DATASET:

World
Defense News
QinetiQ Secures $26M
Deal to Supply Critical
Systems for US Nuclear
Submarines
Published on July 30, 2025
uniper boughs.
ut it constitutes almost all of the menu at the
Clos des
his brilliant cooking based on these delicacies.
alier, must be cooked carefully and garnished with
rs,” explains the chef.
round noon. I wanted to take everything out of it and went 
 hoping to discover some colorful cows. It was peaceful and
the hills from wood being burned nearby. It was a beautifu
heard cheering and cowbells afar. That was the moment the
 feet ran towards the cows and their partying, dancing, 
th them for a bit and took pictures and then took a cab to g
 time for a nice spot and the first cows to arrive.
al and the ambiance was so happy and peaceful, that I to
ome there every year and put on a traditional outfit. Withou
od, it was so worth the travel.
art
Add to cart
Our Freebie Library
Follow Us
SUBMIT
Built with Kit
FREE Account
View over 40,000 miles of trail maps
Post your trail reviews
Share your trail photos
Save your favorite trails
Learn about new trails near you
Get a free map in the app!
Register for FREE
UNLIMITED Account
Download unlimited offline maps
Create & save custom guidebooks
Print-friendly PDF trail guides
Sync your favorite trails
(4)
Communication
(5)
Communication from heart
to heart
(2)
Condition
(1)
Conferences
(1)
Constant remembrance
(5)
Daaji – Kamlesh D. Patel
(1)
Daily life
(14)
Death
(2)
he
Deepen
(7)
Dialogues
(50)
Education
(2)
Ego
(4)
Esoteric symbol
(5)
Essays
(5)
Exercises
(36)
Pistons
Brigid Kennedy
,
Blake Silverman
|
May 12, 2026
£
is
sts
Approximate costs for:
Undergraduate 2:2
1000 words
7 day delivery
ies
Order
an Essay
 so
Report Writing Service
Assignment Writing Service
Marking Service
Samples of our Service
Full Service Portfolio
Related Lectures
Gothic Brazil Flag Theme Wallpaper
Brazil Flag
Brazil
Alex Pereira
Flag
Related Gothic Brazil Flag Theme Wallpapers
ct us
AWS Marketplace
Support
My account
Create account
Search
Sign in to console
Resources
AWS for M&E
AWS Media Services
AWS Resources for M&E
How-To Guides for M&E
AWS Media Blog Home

WORK ORDER: Reproduce all the entries verbatim, leaving nothing out.

TASK ANSWER:
World
Defense News
QinetiQ Secures $26M
Deal to Supply Critical
Systems for US Nuclear
Submarines
Published on July 30, 2025
uniper boughs.
ut it constitutes almost all of the menu at the
Clos des
his brilliant cooking based on these delicacies.
alier, must be cooked carefully and garnished with
rs,” explains the chef.
round noon. I wanted to take everything out of it and went 
 hoping to discover some colorful cows. It was peaceful and
the hills from wood being burned nearby. It was a beautifu
heard cheering and cowbells afar. That was the moment the
 feet ran towards the cows and their partying, dancing, 
th them for a bit and took pictures and then took a cab to g
 time for a nice spot and the first cows to arrive.
al and the ambiance was so happy and peaceful, that I to
ome there every year and put on a traditional outfit. Withou
od, it was so worth the travel.
art
Add to cart
Our Freebie Library
Follow Us
SUBMIT
Built with Kit
FREE Account
View over 40,000 miles of trail maps
Post your trail reviews
Share your trail photos
Save your favorite trails
Learn about new trails near you
Get a free map in the app!
Register for FREE
UNLIMITED Account
Download unlimited offline maps
Create & save custom guidebooks
Print-friendly PDF trail guides
Sync your favorite trails
(4)
Communication
(5)
Communication from heart
to heart
(2)
Condition
(1)
Conferences
(1)
Constant remembrance
(5)
Daaji – Kamlesh D. Patel
(1)
Daily life
(14)
Death
(2)
he
Deepen
(7)
Dialogues
(50)
Education
(2)
Ego
(4)
Esoteric symbol
(5)
Essays
(5)
Exercises
(36)
Pistons
Brigid Kennedy
,
Blake Silverman
|
May 12, 2026
£
is
sts
Approximate costs for:
Undergraduate 2:2
1000 words
7 day delivery
ies
Order
an Essay
 so
Report Writing Service
Assignment Writing Service
Marking Service
Samples of our Service
Full Service Portfolio
Related Lectures
Gothic Brazil Flag Theme Wallpaper
Brazil Flag
Brazil
Alex Pereira
Flag
Related Gothic Brazil Flag Theme Wallpapers
ct us
AWS Marketplace
Support
My account
Create account
Search
Sign in to console
Resources
AWS for M&E
AWS Media Services
AWS Resources for M&E
How-To Guides for M&E
AWS Media Blog Home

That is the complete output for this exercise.